Mortgage caps may not have a big impact as many transactions are done with cash, but earlier this month Dubai took a step that will affect those deals too, raising the registration fee for property sales to four per cent of value from two per cent. Sultan Butti said the decision would not be reconsidered.

“It was a wise measure that we took to limit speculation in the market and protect investors,” he said. No further increase in fees is planned or being considered, he added.

Dubai’s last real estate boom was marred by some shady dealing, with cheques bouncing and some investors paying for properties that were never delivered. Sultan Butti said the Land Department was keeping a tight grip on transactions and preventing deals from going through without proper registration.

“Our focus now is on regulating the real estate brokers. We’re taking various decisions to prevent bilateral deals that are done at the level of brokerage firms without proper registration at the Land Department,” he said.

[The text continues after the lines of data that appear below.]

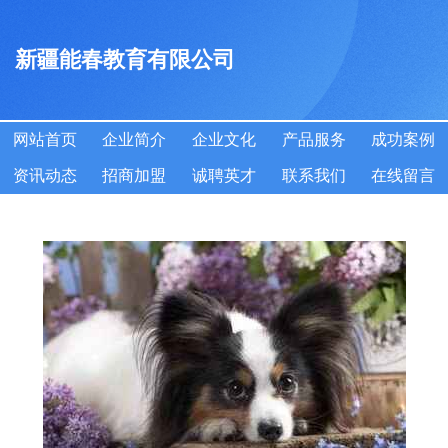
新疆能春教育有限公司
网站首页
企业简介
企业文化
产品服务
成功案例
资讯动态
招商加盟
诚聘英才
联系我们
在线留言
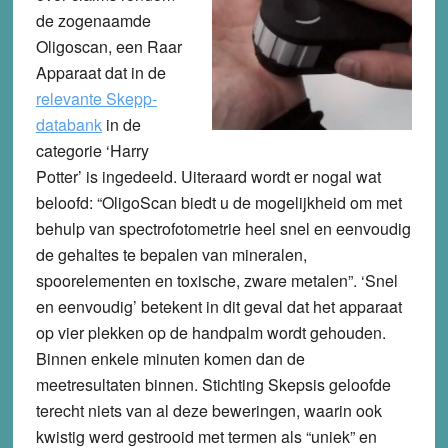
de zogenaamde
Oligoscan
, een Raar
Apparaat dat in de
relevante Skepp-
databank
in de
categorie ‘Harry
Potter’ is ingedeeld. Uiteraard wordt er nogal wat
beloofd: “OligoScan biedt u de mogelijkheid om met
behulp van spectrofotometrie heel snel en eenvoudig
de gehaltes te bepalen van mineralen,
spoorelementen en toxische, zware metalen”. ‘Snel
en eenvoudig’ betekent in dit geval dat het apparaat
op vier plekken op de handpalm wordt gehouden.
Binnen enkele minuten komen dan de
meetresultaten binnen. Stichting Skepsis geloofde
terecht niets van al deze beweringen, waarin ook
kwistig werd gestrooid met termen als “uniek” en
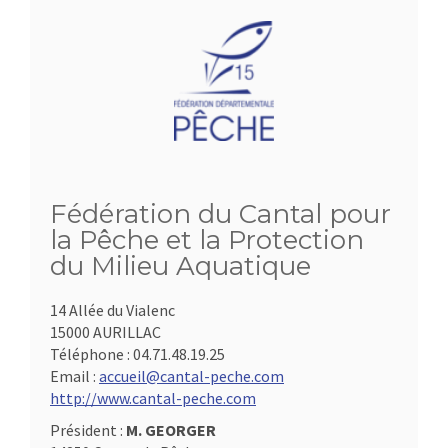
Fédération du Cantal pour
la Pêche et la Protection
du Milieu Aquatique
14 Allée du Vialenc
15000 AURILLAC
Téléphone :
04.71.48.19.25
Email :
accueil@cantal-peche.com
http://www.cantal-peche.com
Président :
M. GEORGER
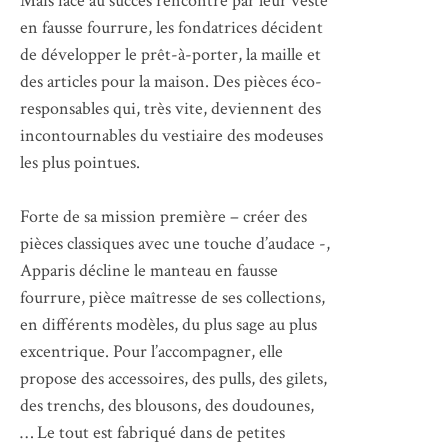
Mais face au succès rencontré par leur veste
en fausse fourrure, les fondatrices décident
de développer le prêt-à-porter, la maille et
des articles pour la maison. Des pièces éco-
responsables qui, très vite, deviennent des
incontournables du vestiaire des modeuses
les plus pointues.
Forte de sa mission première – créer des
pièces classiques avec une touche d’audace -,
Apparis décline le manteau en fausse
fourrure, pièce maîtresse de ses collections,
en différents modèles, du plus sage au plus
excentrique. Pour l’accompagner, elle
propose des accessoires, des pulls, des gilets,
des trenchs, des blousons, des doudounes,
… Le tout est fabriqué dans de petites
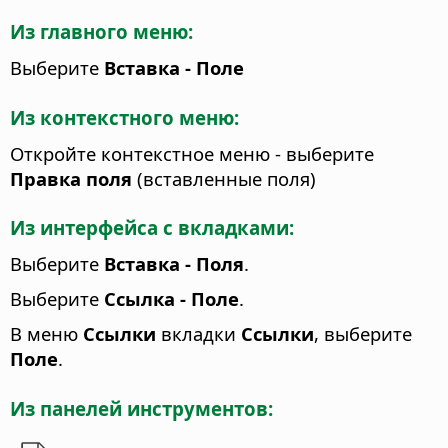
Из главного меню:
Выберите
Вставка - Поле
Из контекстного меню:
Откройте контекстное меню - выберите
Правка поля
(вставленные поля)
Из интерфейса с вкладками:
Выберите
Вставка - Поля
.
Выберите
Ссылка - Поле
.
В меню
Ссылки
вкладки
Ссылки
, выберите
Поле
.
Из панелей инструментов:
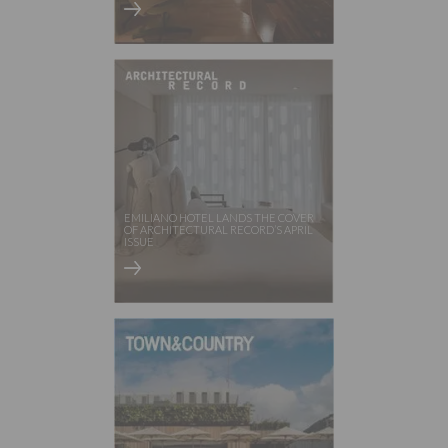
EMILIANO HOTEL LANDS THE COVER
OF ARCHITECTURAL RECORD’S APRIL
ISSUE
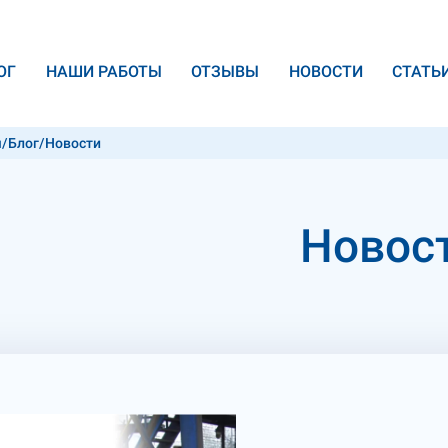
ОГ
НАШИ РАБОТЫ
ОТЗЫВЫ
НОВОСТИ
CТАТЬ
я
/
Блог
/
Новости
Новос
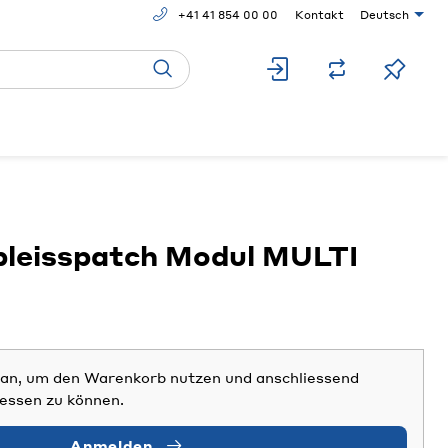
+41 41 854 00 00
Kontakt
Deutsch
leisspatch Modul MULTI
h an, um den Warenkorb nutzen und anschliessend
iessen zu können.
Anmelden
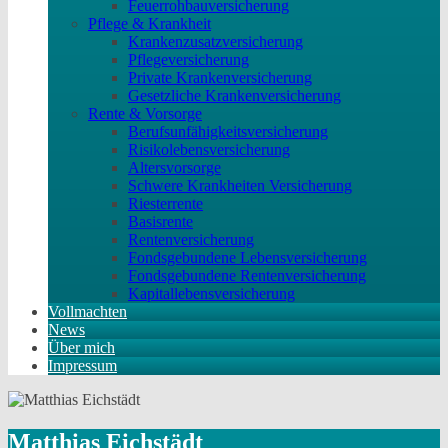
Feuerrohbauversicherung
Pflege & Krankheit
Krankenzusatzversicherung
Pflegeversicherung
Private Krankenversicherung
Gesetzliche Krankenversicherung
Rente & Vorsorge
Berufs­unfähigkeitsversicherung
Risikolebensversicherung
Altersvorsorge
Schwere Krankheiten Versicherung
Riesterrente
Basisrente
Rentenversicherung
Fondsgebundene Lebensversicherung
Fondsgebundene Rentenversicherung
Kapitallebensversicherung
Vollmachten
News
Über mich
Impressum
Matthias Eichstädt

“These kinds of unregulated and unmonitored transactions may cause bubbles, and that’s why they are forbidden now.”

WORLD EXPO

In late November, Dubai will learn whether it has won the right to host the 2020 World Expo, which will affect its development plans because of the need to build infrastructure and new hotel space.

Dubai is competing with Izmir in Turkey, Sao Paulo in Brazil and Yekaterinburg in Russia for the right to stage the world’s fair; a vote of the 167 member states of the Paris-based Bureau International des Expositions is expected to choose at an assembly on November 26-27.

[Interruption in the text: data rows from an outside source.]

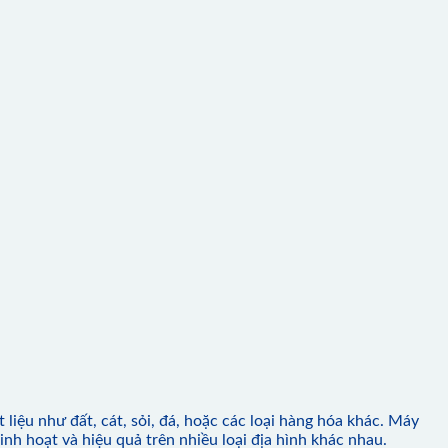
 liệu như đất, cát, sỏi, đá, hoặc các loại hàng hóa khác. Máy
nh hoạt và hiệu quả trên nhiều loại địa hình khác nhau.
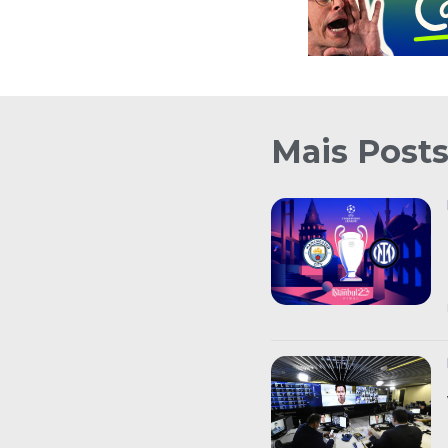
Mais Post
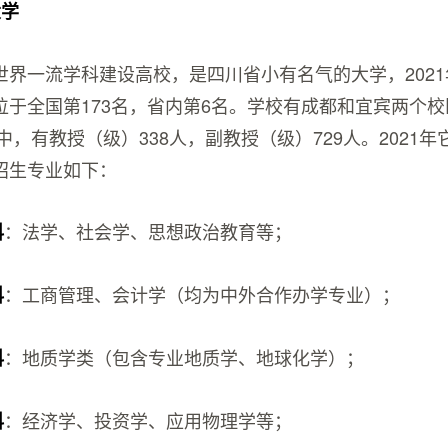
大学
世界一流学科建设高校，是四川省小有名气的大学，202
位于全国第173名，省内第6名。学校有成都和宜宾两个
其中，有教授（级）338人，副教授（级）729人。2021
招生专业如下：
：法学、社会学、思想政治教育等；
科
：工商管理、会计学（均为中外合作办学专业）；
科
：地质学类（包含专业地质学、地球化学）；
科
：经济学、投资学、应用物理学等；
科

Some stock market investors have started speculating that a win for Dubai would push up property prices near the proposed Expo site; if Dubai does not win, that could disappoint investors. But Sultan Butti said the property market would not be hurt in either case.

“We are taking necessary measures to make sure the market will definitely grow in steady steps and the impact will be more tangible if Dubai wins, as it will boost investor confidence and will attract more investors to the country.”

Dubai and the rest of the UAE rely heavily on foreign workers, who comprise most of the population, but only parts of the country are open to property investment by foreigners.

Sultan Butti said that in coming years, he expected new projects and more areas to be offered for freehold by foreigners, with new rules and laws regulating these new developments.

“Allowing investors who come to this country to own their property will attract more investors, and give them an incentive to stay here.”